Exercise
If a line in the entries contains the string "with", include that line in your answer.

Source data
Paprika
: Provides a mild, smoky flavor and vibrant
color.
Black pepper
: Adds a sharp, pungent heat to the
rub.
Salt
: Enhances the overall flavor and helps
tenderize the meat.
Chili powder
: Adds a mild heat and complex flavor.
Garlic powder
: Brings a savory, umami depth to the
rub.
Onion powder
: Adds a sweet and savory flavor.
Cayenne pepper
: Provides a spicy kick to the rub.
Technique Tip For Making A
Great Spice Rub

...

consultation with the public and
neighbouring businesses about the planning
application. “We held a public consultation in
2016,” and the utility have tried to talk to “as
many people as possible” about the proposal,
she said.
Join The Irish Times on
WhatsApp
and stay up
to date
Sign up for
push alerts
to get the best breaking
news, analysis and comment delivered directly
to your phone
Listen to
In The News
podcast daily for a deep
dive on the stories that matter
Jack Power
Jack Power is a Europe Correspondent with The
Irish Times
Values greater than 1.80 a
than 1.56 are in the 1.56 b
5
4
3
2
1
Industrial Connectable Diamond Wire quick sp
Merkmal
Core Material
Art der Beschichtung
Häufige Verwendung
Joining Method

--

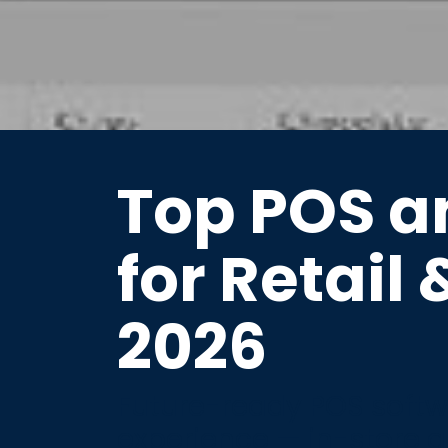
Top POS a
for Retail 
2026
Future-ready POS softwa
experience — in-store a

Task answer
consultation with the public and
Jack Power is a Europe Correspondent with The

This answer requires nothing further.